REQUIRED ACTION: Select, from the data, each line where "armyinform" occurs.
*** Opening of MATERIAL SUPPLIED ***
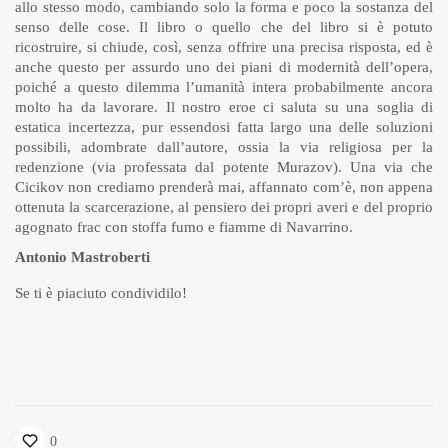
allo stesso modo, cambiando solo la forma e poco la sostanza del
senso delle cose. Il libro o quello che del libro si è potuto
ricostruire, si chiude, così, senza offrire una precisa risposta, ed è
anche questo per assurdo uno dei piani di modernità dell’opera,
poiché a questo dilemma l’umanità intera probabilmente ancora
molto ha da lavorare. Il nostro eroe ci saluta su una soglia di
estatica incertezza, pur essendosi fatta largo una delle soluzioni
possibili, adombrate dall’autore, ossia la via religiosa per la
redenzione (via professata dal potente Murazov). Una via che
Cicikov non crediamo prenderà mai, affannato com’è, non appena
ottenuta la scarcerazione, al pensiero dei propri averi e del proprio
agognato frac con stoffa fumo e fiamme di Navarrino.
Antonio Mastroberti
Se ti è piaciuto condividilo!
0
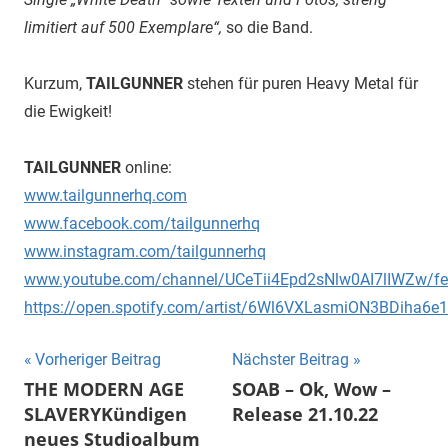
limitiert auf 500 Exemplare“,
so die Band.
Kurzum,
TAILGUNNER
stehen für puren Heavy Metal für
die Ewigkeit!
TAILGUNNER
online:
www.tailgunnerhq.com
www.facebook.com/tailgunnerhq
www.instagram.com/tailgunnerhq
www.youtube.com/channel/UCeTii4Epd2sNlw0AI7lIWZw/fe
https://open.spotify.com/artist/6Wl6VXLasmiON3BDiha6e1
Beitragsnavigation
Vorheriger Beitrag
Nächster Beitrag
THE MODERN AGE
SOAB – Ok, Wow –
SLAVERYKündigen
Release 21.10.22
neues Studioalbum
*** Close of MATERIAL SUPPLIED ***
*** Opening of MATERIAL SUPPLIED ***
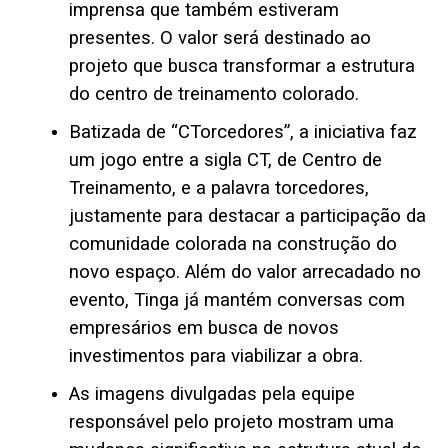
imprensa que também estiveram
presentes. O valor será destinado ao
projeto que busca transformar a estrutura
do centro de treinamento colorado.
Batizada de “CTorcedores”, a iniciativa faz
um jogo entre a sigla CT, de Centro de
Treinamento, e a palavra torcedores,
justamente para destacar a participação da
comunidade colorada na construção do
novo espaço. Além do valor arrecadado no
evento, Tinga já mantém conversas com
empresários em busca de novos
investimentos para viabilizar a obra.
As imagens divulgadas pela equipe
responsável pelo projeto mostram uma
*** Close of MATERIAL SUPPLIED ***
*** Opening of MATERIAL SUPPLIED ***
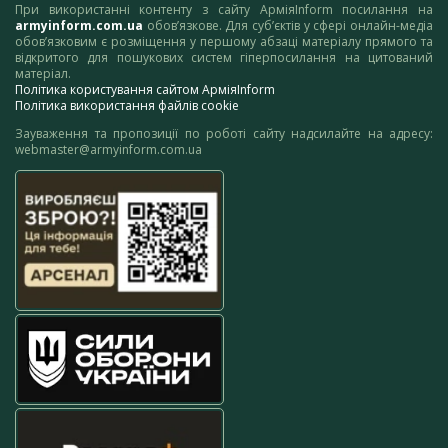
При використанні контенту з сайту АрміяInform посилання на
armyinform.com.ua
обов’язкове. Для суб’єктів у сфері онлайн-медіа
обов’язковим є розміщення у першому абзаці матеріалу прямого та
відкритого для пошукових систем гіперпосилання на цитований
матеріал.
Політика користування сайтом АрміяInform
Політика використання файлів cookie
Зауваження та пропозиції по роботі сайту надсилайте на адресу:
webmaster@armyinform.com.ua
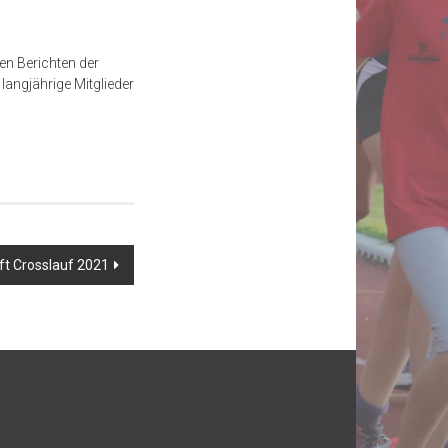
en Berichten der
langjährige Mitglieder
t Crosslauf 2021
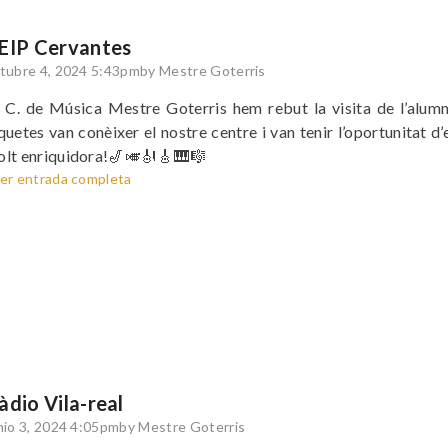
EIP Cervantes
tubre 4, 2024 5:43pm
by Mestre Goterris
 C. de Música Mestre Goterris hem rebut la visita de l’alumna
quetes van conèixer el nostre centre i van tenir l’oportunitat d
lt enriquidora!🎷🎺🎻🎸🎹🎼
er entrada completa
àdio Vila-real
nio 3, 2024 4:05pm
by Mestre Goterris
*** Close of MATERIAL SUPPLIED ***
RESPONSE BOX:
armyinform.com.ua
webmaster@armyinform.com.ua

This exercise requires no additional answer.